◆ DATA LISTING ◆
--------------------
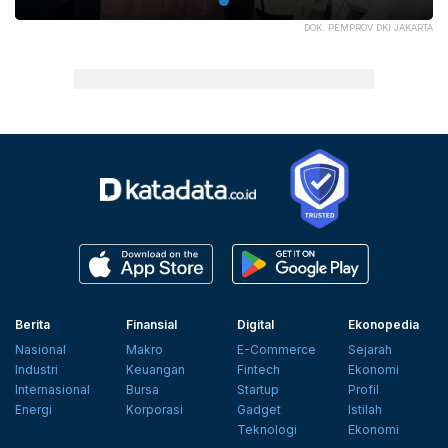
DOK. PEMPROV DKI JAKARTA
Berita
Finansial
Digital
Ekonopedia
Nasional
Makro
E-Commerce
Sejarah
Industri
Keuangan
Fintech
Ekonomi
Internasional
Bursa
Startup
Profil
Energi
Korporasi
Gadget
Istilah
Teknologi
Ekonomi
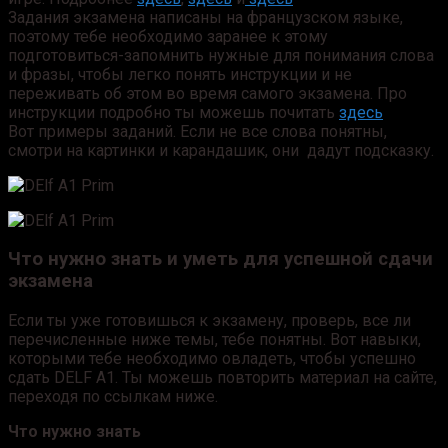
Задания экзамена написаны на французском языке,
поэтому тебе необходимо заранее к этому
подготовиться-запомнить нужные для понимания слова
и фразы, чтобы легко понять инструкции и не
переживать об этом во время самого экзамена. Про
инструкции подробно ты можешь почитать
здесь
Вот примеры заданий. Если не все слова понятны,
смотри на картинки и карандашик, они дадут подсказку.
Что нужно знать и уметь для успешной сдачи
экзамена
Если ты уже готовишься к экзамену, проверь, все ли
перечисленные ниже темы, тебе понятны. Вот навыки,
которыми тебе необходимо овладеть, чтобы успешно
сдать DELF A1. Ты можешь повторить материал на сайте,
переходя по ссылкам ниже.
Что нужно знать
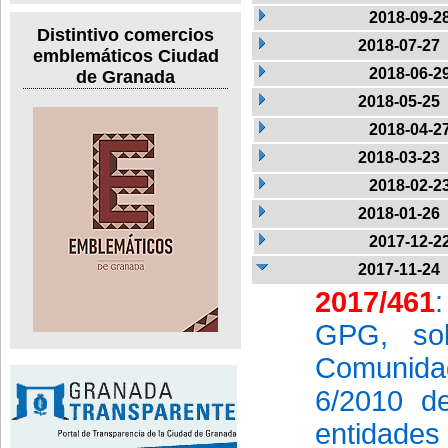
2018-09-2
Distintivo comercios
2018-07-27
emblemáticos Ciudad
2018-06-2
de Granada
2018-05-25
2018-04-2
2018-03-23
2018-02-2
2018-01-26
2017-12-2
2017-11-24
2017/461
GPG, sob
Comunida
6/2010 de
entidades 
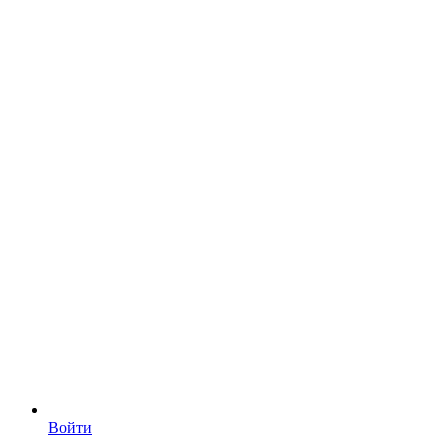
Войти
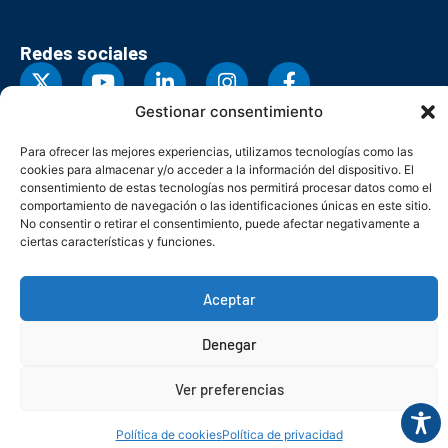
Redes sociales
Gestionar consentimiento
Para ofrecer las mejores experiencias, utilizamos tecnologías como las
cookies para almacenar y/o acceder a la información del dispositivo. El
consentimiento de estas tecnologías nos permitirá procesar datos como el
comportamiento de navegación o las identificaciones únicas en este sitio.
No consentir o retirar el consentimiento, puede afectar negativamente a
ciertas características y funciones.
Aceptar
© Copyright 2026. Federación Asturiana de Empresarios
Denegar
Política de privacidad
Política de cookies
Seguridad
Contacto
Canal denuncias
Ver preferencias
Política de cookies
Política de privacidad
--------------------
◆ WHAT THE TASK ASKS ◆
Print the listing verbatim, images excluded.

◆ OUTPUT ◆
DOK. PEMPROV DKI JAKARTA
Berita
Finansial
Digital
Ekonopedia
Nasional
Makro
E-Commerce
Sejarah
Industri
Keuangan
Fintech
Ekonomi
Internasional
Bursa
Startup
Profil
Energi
Korporasi
Gadget
Istilah
Teknologi
Ekonomi
Задания экзамена написаны на французском языке,
поэтому тебе необходимо заранее к этому
подготовиться-запомнить нужные для понимания слова
и фразы, чтобы легко понять инструкции и не
переживать об этом во время самого экзамена. Про
инструкции подробно ты можешь почитать
здесь
Вот примеры заданий. Если не все слова понятны,
смотри на картинки и карандашик, они дадут подсказку.
Что нужно знать и уметь для успешной сдачи
экзамена
Если ты уже готовишься к экзамену, проверь, все ли
перечисленные ниже темы, тебе понятны. Вот навыки,
которыми тебе необходимо овладеть, чтобы успешно
сдать DELF A1. Ты можешь повторить материал на сайте,
переходя по ссылкам ниже.
Что нужно знать
2018-09-2
Distintivo comercios
2018-07-27
emblemáticos Ciudad
2018-06-2
de Granada
2018-05-25
2018-04-2
2018-03-23
2018-02-2
2018-01-26
2017-12-2
2017-11-24
2017/461
GPG, sob
Comunida
6/2010 de
entidades 
Войти
Redes sociales
Gestionar consentimiento
Para ofrecer las mejores experiencias, utilizamos tecnologías como las
cookies para almacenar y/o acceder a la información del dispositivo. El
consentimiento de estas tecnologías nos permitirá procesar datos como el
comportamiento de navegación o las identificaciones únicas en este sitio.
No consentir o retirar el consentimiento, puede afectar negativamente a
ciertas características y funciones.
Aceptar
© Copyright 2026. Federación Asturiana de Empresarios
Denegar
Política de privacidad
Política de cookies
Seguridad
Contacto
Canal denuncias
Ver preferencias
Política de cookies
Política de privacidad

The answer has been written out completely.